Table 6 summarizes the Params and GFLOPs of our model.
By combining the EMA with the small-target detection head, the network can detect more small targets and improve the accuracy of its results. However, the introduction of the EMA module and the small-target detection head inevitably led to an increase in the parameter number and number of model calculations, and the introduction of loss function cannot make the model lightweight. Although a certain amount of computation is sacrificed, in the visualization results, the model shows obvious improvement in small-target detection and performance under conditions of severe occlusion. In the context of increasingly abundant storage and computing resources, the accuracy of the model should be considered first.
4.8. Discussion
After the EMA attention-mechanism module was integrated and a small-target detection head was added to the YOLOv8 model, the experimental comparison clearly demonstrated improved small-target detection, as well as performance enhancement under different lighting and intensity levels. This led to a reduction in missed detections and an overall improvement in the accuracy of the object-detection algorithm. Although the introduction of the EMA module and the addition of the small-target detection head inevitably increased the number of parameters and model calculations, the model has obviously improved performance for small-target detection and under conditions of severe occlusion. The Grad-CAM method [
32] is commonly used to improve the interpretability of neural network models by generating heat maps based on weight features extracted from different layers.
As shown in
Figure 12, it is evident that the improved EMA-YOLO model exhibits more hierarchical red coloration for detected targets compared to the original YOLOv8 model, particularly when dealing with small yellow-peach targets against similar-colored backgrounds.
According to the above three groups of comparative experiments (
Figure 9,
Figure 10 and
Figure 11), it can be seen that for yellow-peach images taken at short and moderate distances, yellow-peach images taken at strong and moderate light intensities, and yellow-peach images with sparse distributions, the detection results of the EMA-YOLO model include fewer missing targets. Therefore, the EMA-YOLO model has certain advantages in the detection of yellow peaches in orchards and this can basically meet the needs of agricultural detection. However, when the distribution of yellow peaches is dense and the target of yellow peaches is small, the detection capacity of EMA-YOLO for yellow peaches is not ideal. There are more missed detections (refer to
Figure 11 and
Table 5), which may be due to the fact that there is less feature information for occluded yellow peaches in the dense distribution with low resolution, resulting in the failure to extract some features. In view of this, the feature extraction of the input picture information should be strengthened in the subsequent research process to reduce the loss of information caused by the increase in network layers and thus further improve the accuracy.
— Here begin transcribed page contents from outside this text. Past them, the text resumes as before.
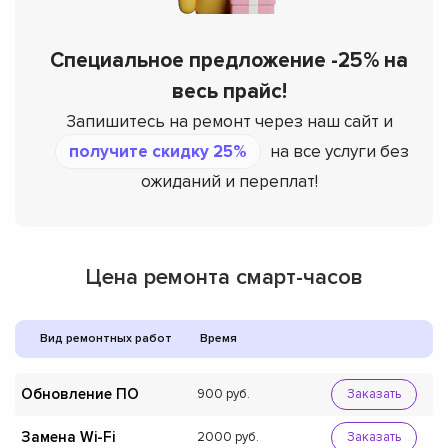
Специальное предложение -25% на
весь прайс!
Запишитесь на ремонт через наш сайт и
получите скидку 25%
на все услуги без
ожиданий и переплат!
Цена ремонта смарт-часов
Вид ремонтных работ
Время
Обновление ПО
900
Заказать
Замена Wi-Fi
2000
Заказать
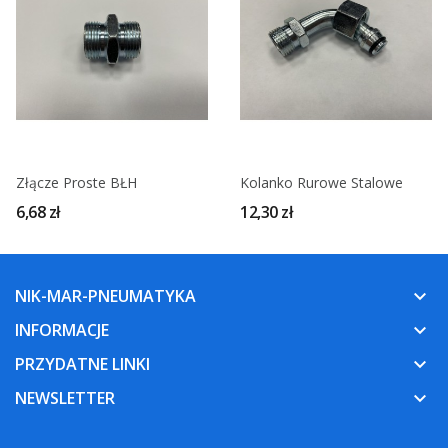
Złącze Proste BŁH
Kolanko Rurowe Stalowe
6,68 zł
12,30 zł
NIK-MAR-PNEUMATYKA
keyboard_arrow_down
INFORMACJE
keyboard_arrow_down
PRZYDATNE LINKI
keyboard_arrow_down
NEWSLETTER
keyboard_arrow_down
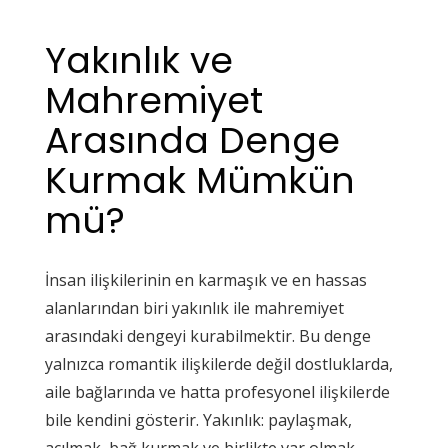
Yakınlık ve
Mahremiyet
Arasında Denge
Kurmak Mümkün
mü?
İnsan ilişkilerinin en karmaşık ve en hassas
alanlarından biri yakınlık ile mahremiyet
arasındaki dengeyi kurabilmektir. Bu denge
yalnızca romantik ilişkilerde değil dostluklarda,
aile bağlarında ve hatta profesyonel ilişkilerde
bile kendini gösterir. Yakınlık: paylaşmak,
açılmak, bağ kurmak ve birlikte var olmak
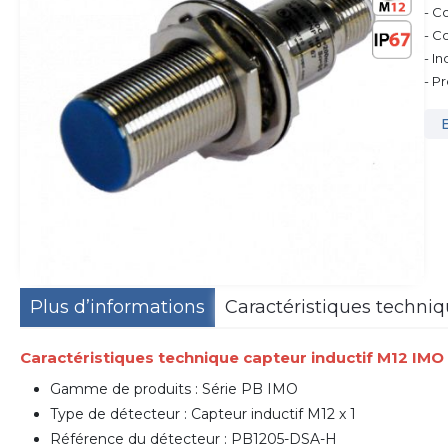
- C
- Co
- I
- P
Plus d’informations
Caractéristiques techni
Caractéristiques technique capteur inductif M12 IMO
Gamme de produits : Série PB IMO
Type de détecteur : Capteur inductif M12 x 1
Référence du détecteur : PB1205-DSA-H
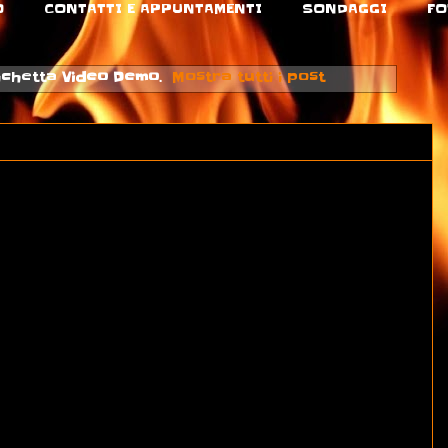
O
CONTATTI E APPUNTAMENTI
SONDAGGI
FO
tichetta
Video Demo
.
Mostra tutti i post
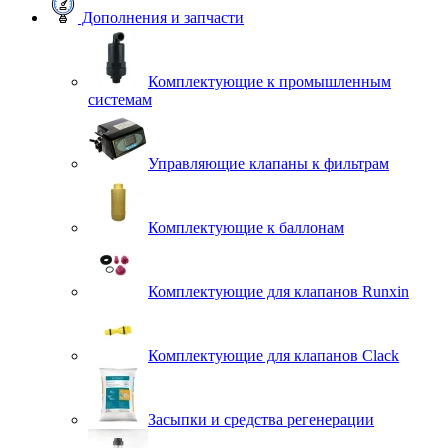
Дополнения и запчасти
Комплектующие к промышленным
системам
Управляющие клапаны к фильтрам
Комплектующие к баллонам
Комплектующие для клапанов Runxin
Комплектующие для клапанов Clack
Засыпки и средства регенерации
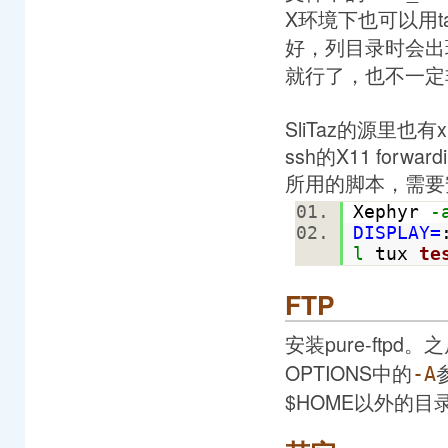
X环境下也可以用tazc
好，列目录时会出
就行了，也不一定
SliTaz的源里也
ssh的X11 for
所用的脚本，需要
Xephyr
-
DISPLAY=
l
tux
te
FTP
安装pure-ftpd
OPTIONS中的
-A
$HOME以外的目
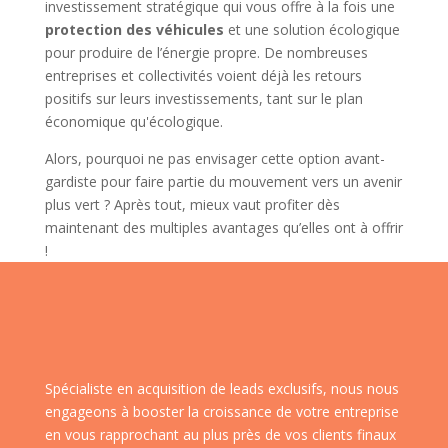
investissement stratégique qui vous offre à la fois une
protection des véhicules
et une solution écologique
pour produire de l’énergie propre. De nombreuses
entreprises et collectivités voient déjà les retours
positifs sur leurs investissements, tant sur le plan
économique qu'écologique.
Alors, pourquoi ne pas envisager cette option avant-
gardiste pour faire partie du mouvement vers un avenir
plus vert ? Après tout, mieux vaut profiter dès
maintenant des multiples avantages qu’elles ont à offrir
!
Spécialiste en acquisition de leads exclusifs, nous nous
engageons à booster la croissance de votre entreprise
en vous rapprochant au plus près de vos clients finaux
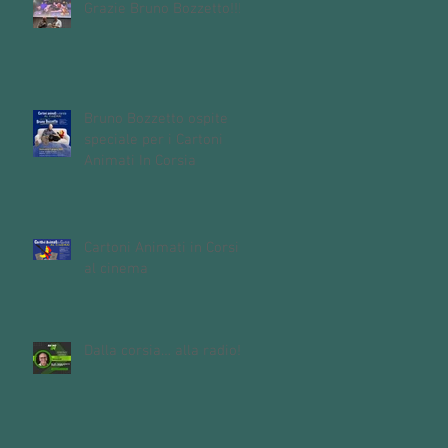
Grazie Bruno Bozzetto!!!
Bruno Bozzetto ospite
speciale per i Cartoni
Animati In Corsia
Cartoni Animati in Corsia
al cinema
Dalla corsia… alla radio!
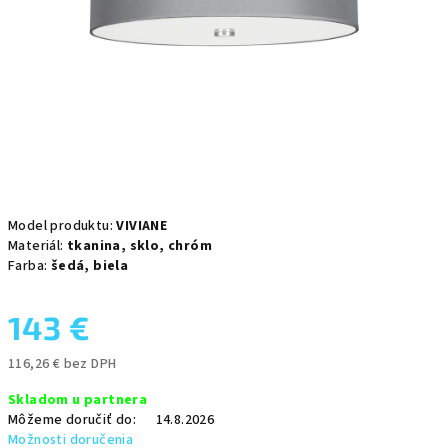
Model produktu:
VIVIANE
Materiál:
tkanina,
sklo,
chróm
Farba:
šedá,
biela
143 €
116,26 € bez DPH
Jednotková
Skladom u partnera
cena:
Môžeme doručiť do:
14.8.2026
Možnosti doručenia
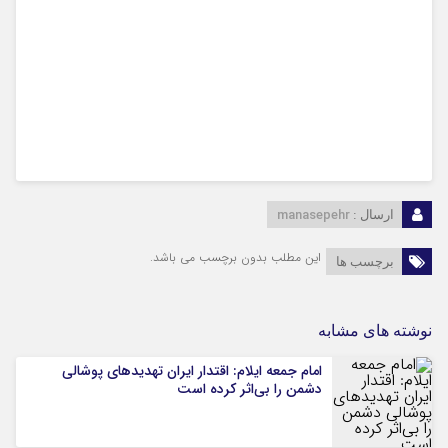
manasepehr
ارسال :
این مطلب بدون برچسب می باشد.
برچسب ها
نوشته های مشابه
امام جمعه ایلام: اقتدار ایران تهدیدهای پوشالی
دشمن را بی‌اثر کرده است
A method named YOLOv7-Peach, proposed in reference [
15], has a precision rate of 79.3%, a recall rate of 73%, and an average accuracy of 80.4%. Compared with YOLOv7-Peach, our method has a higher recall rate, is more suitable for counting function, and reduces the number of missed detections. Compared with YOLOv7, our method has a 4.3% higher precision, a 1.4% higher recall rate, and a 3.7% higher mAP rate on the same data set. Reference [
15] does not give the relevant computational load index, so it is not possible to make further comparisons in terms of the “lightweight” aspect.